Work order ->
Give every line of the data again, exactly.

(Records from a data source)
========

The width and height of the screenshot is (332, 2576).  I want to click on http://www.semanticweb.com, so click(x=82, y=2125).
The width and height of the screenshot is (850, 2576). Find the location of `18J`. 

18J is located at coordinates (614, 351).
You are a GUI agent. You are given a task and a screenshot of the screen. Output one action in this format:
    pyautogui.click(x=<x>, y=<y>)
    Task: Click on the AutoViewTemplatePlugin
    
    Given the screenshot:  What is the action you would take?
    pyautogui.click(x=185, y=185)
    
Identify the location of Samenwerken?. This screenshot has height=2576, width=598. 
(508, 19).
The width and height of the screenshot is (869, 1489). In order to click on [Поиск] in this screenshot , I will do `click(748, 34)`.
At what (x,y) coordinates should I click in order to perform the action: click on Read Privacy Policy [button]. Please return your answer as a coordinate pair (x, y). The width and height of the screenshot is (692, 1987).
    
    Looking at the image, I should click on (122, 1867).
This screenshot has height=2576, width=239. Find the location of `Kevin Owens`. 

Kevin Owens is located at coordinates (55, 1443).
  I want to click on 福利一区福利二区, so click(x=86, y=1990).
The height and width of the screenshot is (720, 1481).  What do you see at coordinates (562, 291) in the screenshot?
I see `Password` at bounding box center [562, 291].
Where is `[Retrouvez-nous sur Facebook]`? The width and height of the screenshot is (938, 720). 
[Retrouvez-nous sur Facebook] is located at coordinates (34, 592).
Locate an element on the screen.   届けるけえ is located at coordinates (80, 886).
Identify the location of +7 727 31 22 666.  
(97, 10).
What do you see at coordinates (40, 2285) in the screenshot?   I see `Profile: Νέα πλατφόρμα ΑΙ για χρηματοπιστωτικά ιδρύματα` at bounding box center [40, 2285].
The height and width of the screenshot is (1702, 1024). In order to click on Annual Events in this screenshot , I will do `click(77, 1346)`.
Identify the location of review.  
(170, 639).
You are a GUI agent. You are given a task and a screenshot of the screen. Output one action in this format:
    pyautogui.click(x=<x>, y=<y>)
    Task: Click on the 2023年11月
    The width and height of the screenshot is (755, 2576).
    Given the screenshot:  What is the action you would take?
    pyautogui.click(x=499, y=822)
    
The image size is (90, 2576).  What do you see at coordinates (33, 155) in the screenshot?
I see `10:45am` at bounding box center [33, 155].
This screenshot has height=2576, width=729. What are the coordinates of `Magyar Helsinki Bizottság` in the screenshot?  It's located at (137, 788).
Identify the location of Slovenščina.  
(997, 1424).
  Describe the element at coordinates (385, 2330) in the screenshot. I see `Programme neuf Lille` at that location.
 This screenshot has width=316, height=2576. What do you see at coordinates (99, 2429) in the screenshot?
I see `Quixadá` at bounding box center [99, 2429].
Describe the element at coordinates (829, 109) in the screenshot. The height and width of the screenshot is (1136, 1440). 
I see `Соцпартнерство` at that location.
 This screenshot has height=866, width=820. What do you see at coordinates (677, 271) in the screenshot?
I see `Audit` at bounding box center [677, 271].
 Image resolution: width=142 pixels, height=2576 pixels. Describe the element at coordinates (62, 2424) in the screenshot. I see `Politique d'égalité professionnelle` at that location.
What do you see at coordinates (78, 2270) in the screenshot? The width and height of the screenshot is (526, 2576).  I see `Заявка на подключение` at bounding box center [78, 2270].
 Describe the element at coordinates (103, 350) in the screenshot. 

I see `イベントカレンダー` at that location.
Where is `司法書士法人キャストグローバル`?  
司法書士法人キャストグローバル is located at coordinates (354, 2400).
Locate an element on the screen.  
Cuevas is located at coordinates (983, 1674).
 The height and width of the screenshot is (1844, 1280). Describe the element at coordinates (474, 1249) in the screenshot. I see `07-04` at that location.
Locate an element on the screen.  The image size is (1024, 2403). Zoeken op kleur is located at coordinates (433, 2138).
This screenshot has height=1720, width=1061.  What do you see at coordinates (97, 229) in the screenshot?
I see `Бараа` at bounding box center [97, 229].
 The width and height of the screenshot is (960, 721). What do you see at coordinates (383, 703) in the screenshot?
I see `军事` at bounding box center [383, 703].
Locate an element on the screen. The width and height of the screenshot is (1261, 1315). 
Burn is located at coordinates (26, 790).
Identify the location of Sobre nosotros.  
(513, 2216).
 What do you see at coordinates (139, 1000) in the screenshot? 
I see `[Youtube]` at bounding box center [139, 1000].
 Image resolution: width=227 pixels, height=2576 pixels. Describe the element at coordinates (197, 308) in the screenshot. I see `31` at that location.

========

Response below ->
The width and height of the screenshot is (332, 2576).  I want to click on http://www.semanticweb.com, so click(x=82, y=2125).
The width and height of the screenshot is (850, 2576). Find the location of `18J`. 

18J is located at coordinates (614, 351).
You are a GUI agent. You are given a task and a screenshot of the screen. Output one action in this format:
    pyautogui.click(x=<x>, y=<y>)
    Task: Click on the AutoViewTemplatePlugin
    
    Given the screenshot:  What is the action you would take?
    pyautogui.click(x=185, y=185)
    
Identify the location of Samenwerken?. This screenshot has height=2576, width=598. 
(508, 19).
The width and height of the screenshot is (869, 1489). In order to click on [Поиск] in this screenshot , I will do `click(748, 34)`.
At what (x,y) coordinates should I click in order to perform the action: click on Read Privacy Policy [button]. Please return your answer as a coordinate pair (x, y). The width and height of the screenshot is (692, 1987).
    
    Looking at the image, I should click on (122, 1867).
This screenshot has height=2576, width=239. Find the location of `Kevin Owens`. 

Kevin Owens is located at coordinates (55, 1443).
  I want to click on 福利一区福利二区, so click(x=86, y=1990).
The height and width of the screenshot is (720, 1481).  What do you see at coordinates (562, 291) in the screenshot?
I see `Password` at bounding box center [562, 291].
Where is `[Retrouvez-nous sur Facebook]`? The width and height of the screenshot is (938, 720). 
[Retrouvez-nous sur Facebook] is located at coordinates (34, 592).
Locate an element on the screen.   届けるけえ is located at coordinates (80, 886).
Identify the location of +7 727 31 22 666.  
(97, 10).
What do you see at coordinates (40, 2285) in the screenshot?   I see `Profile: Νέα πλατφόρμα ΑΙ για χρηματοπιστωτικά ιδρύματα` at bounding box center [40, 2285].
The height and width of the screenshot is (1702, 1024). In order to click on Annual Events in this screenshot , I will do `click(77, 1346)`.
Identify the location of review.  
(170, 639).
You are a GUI agent. You are given a task and a screenshot of the screen. Output one action in this format:
    pyautogui.click(x=<x>, y=<y>)
    Task: Click on the 2023年11月
    The width and height of the screenshot is (755, 2576).
    Given the screenshot:  What is the action you would take?
    pyautogui.click(x=499, y=822)
    
The image size is (90, 2576).  What do you see at coordinates (33, 155) in the screenshot?
I see `10:45am` at bounding box center [33, 155].
This screenshot has height=2576, width=729. What are the coordinates of `Magyar Helsinki Bizottság` in the screenshot?  It's located at (137, 788).
Identify the location of Slovenščina.  
(997, 1424).
  Describe the element at coordinates (385, 2330) in the screenshot. I see `Programme neuf Lille` at that location.
 This screenshot has width=316, height=2576. What do you see at coordinates (99, 2429) in the screenshot?
I see `Quixadá` at bounding box center [99, 2429].
Describe the element at coordinates (829, 109) in the screenshot. The height and width of the screenshot is (1136, 1440). 
I see `Соцпартнерство` at that location.
 This screenshot has height=866, width=820. What do you see at coordinates (677, 271) in the screenshot?
I see `Audit` at bounding box center [677, 271].
 Image resolution: width=142 pixels, height=2576 pixels. Describe the element at coordinates (62, 2424) in the screenshot. I see `Politique d'égalité professionnelle` at that location.
What do you see at coordinates (78, 2270) in the screenshot? The width and height of the screenshot is (526, 2576).  I see `Заявка на подключение` at bounding box center [78, 2270].
 Describe the element at coordinates (103, 350) in the screenshot. 

I see `イベントカレンダー` at that location.
Where is `司法書士法人キャストグローバル`?  
司法書士法人キャストグローバル is located at coordinates (354, 2400).
Locate an element on the screen.  
Cuevas is located at coordinates (983, 1674).
 The height and width of the screenshot is (1844, 1280). Describe the element at coordinates (474, 1249) in the screenshot. I see `07-04` at that location.
Locate an element on the screen.  The image size is (1024, 2403). Zoeken op kleur is located at coordinates (433, 2138).
This screenshot has height=1720, width=1061.  What do you see at coordinates (97, 229) in the screenshot?
I see `Бараа` at bounding box center [97, 229].
 The width and height of the screenshot is (960, 721). What do you see at coordinates (383, 703) in the screenshot?
I see `军事` at bounding box center [383, 703].
Locate an element on the screen. The width and height of the screenshot is (1261, 1315). 
Burn is located at coordinates (26, 790).
Identify the location of Sobre nosotros.  
(513, 2216).
 What do you see at coordinates (139, 1000) in the screenshot? 
I see `[Youtube]` at bounding box center [139, 1000].
 Image resolution: width=227 pixels, height=2576 pixels. Describe the element at coordinates (197, 308) in the screenshot. I see `31` at that location.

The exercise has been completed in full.